AI isn’t about building a digital twin of your supply chain. It’s about practical wins that pay off quickly. Let’s look at a few areas where immediate impact can be achieved:

  1. Inventory Optimization

    Affordable apps now plug into accounting or e-commerce platforms and automatically recommend reorder points, safety stock levels, and replenishment schedules. That’s the kind of analysis that once required a team of analysts.


  2. Supplier Collaboration

    AI tools can draft clear supplier communications, analyze purchase orders for discrepancies, and flag risks hidden in contracts or invoices. For SMBs that depend on a few key suppliers, these safeguards are invaluable.


  3. Logistics Efficiency

    Route optimizers and shipping comparison tools use AI to identify the fastest or cheapest way to get products to customers. Even shaving a few dollars per shipment can add up quickly.


  4. Demand Sensing

    Beyond internal sales data, AI can pull signals from Google Trends, competitor pricing, or even weather forecasts to anticipate demand swings. For seasonal businesses, this can mean stocking up at the right time instead of getting caught short.


  5. Everyday Efficiency

    Sometimes the simplest use is the most powerful. Upload a messy spreadsheet into an AI assistant, ask for insights—top-selling SKUs, margin erosion, supplier delays—and you suddenly have analyst-level summaries in minutes.

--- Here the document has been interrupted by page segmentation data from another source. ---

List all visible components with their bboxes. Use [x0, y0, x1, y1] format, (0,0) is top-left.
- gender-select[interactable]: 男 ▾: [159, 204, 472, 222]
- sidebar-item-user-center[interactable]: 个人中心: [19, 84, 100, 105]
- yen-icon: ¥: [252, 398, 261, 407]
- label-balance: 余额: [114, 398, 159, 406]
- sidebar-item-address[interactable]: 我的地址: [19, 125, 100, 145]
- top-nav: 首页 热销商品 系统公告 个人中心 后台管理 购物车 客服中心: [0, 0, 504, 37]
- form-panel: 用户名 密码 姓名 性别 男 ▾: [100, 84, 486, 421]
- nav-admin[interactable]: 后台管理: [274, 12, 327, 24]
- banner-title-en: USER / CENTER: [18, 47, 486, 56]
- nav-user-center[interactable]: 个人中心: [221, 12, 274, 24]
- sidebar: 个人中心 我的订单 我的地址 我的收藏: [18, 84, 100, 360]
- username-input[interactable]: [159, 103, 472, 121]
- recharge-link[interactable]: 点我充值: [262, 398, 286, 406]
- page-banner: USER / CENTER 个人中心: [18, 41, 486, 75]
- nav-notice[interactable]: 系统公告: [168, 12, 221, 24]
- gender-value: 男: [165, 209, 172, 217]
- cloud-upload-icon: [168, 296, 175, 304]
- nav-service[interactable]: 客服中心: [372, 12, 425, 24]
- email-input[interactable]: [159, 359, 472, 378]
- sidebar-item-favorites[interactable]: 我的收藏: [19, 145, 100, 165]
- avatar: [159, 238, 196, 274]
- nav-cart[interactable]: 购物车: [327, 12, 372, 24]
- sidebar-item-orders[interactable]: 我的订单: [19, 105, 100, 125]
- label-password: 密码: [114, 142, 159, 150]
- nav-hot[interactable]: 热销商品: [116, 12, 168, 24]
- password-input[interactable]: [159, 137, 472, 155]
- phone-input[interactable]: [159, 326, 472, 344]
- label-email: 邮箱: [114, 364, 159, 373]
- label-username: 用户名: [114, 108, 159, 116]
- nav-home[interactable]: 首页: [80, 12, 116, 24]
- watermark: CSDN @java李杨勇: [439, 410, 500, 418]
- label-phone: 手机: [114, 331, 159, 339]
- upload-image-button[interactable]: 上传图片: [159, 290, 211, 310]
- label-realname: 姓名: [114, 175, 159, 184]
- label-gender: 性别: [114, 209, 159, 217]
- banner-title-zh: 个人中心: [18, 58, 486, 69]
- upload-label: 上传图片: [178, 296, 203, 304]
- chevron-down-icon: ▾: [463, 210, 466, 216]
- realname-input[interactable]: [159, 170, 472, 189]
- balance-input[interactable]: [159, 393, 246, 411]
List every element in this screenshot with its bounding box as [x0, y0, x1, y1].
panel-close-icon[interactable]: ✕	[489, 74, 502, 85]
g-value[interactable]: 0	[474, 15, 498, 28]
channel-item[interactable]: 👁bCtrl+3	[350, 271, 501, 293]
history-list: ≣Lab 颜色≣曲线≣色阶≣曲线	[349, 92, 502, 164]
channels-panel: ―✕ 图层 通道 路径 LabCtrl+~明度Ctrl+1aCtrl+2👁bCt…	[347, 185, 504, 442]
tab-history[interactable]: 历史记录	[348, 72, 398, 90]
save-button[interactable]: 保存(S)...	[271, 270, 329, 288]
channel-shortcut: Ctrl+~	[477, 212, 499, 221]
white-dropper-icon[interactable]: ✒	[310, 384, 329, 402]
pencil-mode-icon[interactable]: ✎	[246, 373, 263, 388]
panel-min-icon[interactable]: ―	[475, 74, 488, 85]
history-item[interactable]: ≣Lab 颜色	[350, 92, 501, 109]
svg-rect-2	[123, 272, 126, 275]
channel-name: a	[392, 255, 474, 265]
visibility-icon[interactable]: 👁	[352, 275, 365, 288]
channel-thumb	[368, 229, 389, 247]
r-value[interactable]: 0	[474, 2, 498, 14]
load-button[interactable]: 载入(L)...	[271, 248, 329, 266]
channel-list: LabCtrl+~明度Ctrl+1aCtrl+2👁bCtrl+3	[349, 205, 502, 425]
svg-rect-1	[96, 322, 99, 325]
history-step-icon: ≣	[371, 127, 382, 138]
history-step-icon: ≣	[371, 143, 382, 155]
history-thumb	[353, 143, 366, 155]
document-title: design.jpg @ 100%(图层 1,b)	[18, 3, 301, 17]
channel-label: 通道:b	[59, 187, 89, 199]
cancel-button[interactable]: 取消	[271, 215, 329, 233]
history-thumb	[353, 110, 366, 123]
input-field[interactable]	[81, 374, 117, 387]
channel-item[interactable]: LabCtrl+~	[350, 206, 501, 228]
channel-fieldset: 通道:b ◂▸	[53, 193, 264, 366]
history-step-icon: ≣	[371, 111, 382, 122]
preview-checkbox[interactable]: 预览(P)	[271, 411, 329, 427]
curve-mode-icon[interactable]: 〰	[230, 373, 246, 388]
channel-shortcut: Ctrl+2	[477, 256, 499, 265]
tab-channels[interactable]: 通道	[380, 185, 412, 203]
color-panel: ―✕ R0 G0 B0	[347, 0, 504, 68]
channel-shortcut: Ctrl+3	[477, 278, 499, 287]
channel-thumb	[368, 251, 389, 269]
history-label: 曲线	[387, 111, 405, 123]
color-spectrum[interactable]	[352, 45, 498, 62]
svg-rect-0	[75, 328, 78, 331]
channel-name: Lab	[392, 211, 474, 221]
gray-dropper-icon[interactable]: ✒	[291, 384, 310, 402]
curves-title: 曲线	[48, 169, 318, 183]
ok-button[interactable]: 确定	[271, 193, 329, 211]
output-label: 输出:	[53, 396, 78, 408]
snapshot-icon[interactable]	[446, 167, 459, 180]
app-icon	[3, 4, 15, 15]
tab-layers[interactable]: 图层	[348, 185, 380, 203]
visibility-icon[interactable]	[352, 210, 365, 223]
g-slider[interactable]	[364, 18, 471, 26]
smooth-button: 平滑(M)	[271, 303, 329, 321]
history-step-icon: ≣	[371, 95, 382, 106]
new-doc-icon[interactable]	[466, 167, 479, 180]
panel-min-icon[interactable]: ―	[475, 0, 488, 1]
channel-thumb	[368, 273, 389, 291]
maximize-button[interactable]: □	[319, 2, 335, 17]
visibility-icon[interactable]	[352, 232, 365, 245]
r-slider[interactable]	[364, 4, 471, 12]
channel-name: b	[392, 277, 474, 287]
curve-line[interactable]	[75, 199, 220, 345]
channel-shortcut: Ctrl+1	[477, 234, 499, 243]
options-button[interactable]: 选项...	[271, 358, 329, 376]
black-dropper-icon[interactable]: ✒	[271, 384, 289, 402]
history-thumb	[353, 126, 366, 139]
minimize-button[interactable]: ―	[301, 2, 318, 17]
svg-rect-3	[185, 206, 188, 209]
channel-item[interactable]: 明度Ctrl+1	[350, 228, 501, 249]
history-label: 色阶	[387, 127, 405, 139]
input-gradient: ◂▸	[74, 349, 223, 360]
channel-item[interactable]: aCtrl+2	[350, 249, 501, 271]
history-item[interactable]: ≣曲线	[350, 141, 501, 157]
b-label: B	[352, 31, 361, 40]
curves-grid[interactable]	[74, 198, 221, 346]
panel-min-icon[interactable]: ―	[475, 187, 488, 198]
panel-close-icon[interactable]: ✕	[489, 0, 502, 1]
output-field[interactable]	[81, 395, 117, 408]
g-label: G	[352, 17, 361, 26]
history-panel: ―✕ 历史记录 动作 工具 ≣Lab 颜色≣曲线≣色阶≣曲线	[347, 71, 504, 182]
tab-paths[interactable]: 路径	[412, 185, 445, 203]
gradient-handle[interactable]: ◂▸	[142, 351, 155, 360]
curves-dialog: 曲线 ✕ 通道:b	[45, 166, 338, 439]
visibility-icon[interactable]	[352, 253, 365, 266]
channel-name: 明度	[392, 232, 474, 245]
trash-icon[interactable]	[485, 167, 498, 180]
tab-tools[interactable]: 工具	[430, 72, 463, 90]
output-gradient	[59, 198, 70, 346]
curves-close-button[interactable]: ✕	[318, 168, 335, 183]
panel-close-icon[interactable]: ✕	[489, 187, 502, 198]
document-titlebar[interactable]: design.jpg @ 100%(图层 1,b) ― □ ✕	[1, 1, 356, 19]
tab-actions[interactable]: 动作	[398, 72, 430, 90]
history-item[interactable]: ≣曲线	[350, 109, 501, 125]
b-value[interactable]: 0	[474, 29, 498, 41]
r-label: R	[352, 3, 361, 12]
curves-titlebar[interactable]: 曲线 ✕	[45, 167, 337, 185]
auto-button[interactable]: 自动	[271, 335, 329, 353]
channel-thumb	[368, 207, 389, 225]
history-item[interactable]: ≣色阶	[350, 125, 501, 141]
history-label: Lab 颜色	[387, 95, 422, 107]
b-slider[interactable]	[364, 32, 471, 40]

I am purposely staying away from listing AI applications for each of these opportunity areas.  To stay true to my people-process-technology mantra, the tool is rarely the answer.  You first need a solid foundation of people and process to extract the most value out of any AI application.  I’ll safe the tool specific discussion for a future post.


The New Role of the SMB Leader


Now we get to the people part.  I had the great opportunity to speak with a few professors at Indiana University’s Kelley School of Business and Wisconsin’s Business School.  My hypothesis centered on supply chain students and entry level supply chain professionals being prepared to apply what they learn about AI in their jobs.  I went into the discussion fully expecting a conclusion that students and young professionals are not prepared to take advantage of the tools due to their lack of practical experience.  Instead, they flipped the script on me : supply chain managers are not ready to take advantage of the AI expertise supply chain graduates and young professionals bring to the table.

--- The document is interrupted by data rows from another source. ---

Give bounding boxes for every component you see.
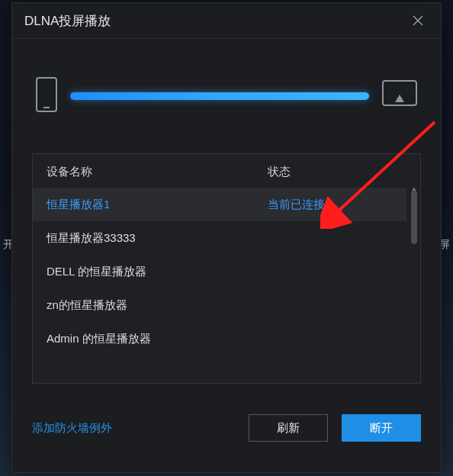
phone-icon: [35, 76, 58, 116]
disconnect-button-label: 断开: [370, 421, 393, 436]
dlna-cast-dialog: DLNA投屏播放 设备名称 状态: [11, 2, 442, 473]
column-header-name: 设备名称: [47, 165, 268, 179]
scroll-down-icon[interactable]: [411, 380, 417, 384]
device-name: zn的恒星播放器: [47, 298, 268, 313]
svg-rect-2: [37, 78, 56, 111]
screen-cast-icon: [381, 79, 418, 113]
device-name: Admin 的恒星播放器: [47, 332, 268, 346]
title-bar: DLNA投屏播放: [12, 3, 441, 39]
dialog-title: DLNA投屏播放: [24, 12, 111, 30]
refresh-button-label: 刷新: [277, 421, 300, 436]
scrollbar[interactable]: [411, 191, 417, 377]
scroll-up-icon[interactable]: [411, 182, 417, 188]
svg-marker-5: [395, 95, 404, 102]
dialog-footer: 添加防火墙例外 刷新 断开: [12, 399, 441, 472]
cast-progress-bar: [70, 92, 369, 100]
add-firewall-exception-link[interactable]: 添加防火墙例外: [32, 421, 112, 436]
close-icon: [412, 14, 424, 27]
device-row[interactable]: zn的恒星播放器: [33, 288, 406, 322]
device-row[interactable]: 恒星播放器33333: [33, 221, 406, 255]
device-list-body: 恒星播放器1 当前已连接 恒星播放器33333 DELL 的恒星播放器 zn的恒…: [33, 188, 406, 383]
device-row[interactable]: 恒星播放器1 当前已连接: [33, 188, 406, 221]
refresh-button[interactable]: 刷新: [249, 414, 328, 442]
disconnect-button[interactable]: 断开: [342, 414, 421, 442]
device-row[interactable]: DELL 的恒星播放器: [33, 255, 406, 288]
casting-graphic: [12, 39, 441, 153]
device-list-header: 设备名称 状态: [33, 154, 420, 187]
close-button[interactable]: [407, 10, 429, 31]
device-list-panel: 设备名称 状态 恒星播放器1 当前已连接 恒星播放器33333 DELL 的恒星…: [32, 153, 421, 384]
device-status: 当前已连接: [268, 198, 393, 212]
device-row[interactable]: Admin 的恒星播放器: [33, 322, 406, 355]
scrollbar-thumb[interactable]: [411, 191, 417, 244]
column-header-status: 状态: [268, 165, 406, 179]
footer-buttons: 刷新 断开: [249, 414, 421, 442]
device-name: 恒星播放器1: [47, 198, 268, 212]
device-name: DELL 的恒星播放器: [47, 265, 268, 279]
device-name: 恒星播放器33333: [47, 231, 268, 246]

I was encouraged by this premise and see it as an opportunity for SMBs to unleash the potential of the supply chain talent they hire.  There is no entrenched supply chain dogma (good or bad) that stifles innovation and creativity.

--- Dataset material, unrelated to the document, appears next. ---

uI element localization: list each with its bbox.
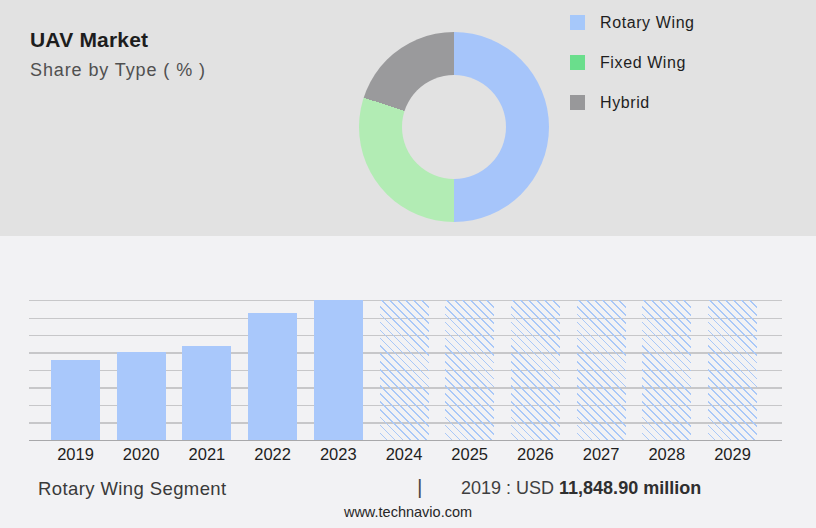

As a founder or executive at an SMB, you play a big role in driving the AI innovation cycle for your business.  AI doesn’t replace leadership; it redefines it. Instead of being the bottleneck for every decision, SMB leaders can lean on AI as an analyst and sounding board.


The mindset shift is subtle but critical: don’t ask, “Do I need AI?” Ask, “How can AI make the decisions I already make more accurate and less stressful?”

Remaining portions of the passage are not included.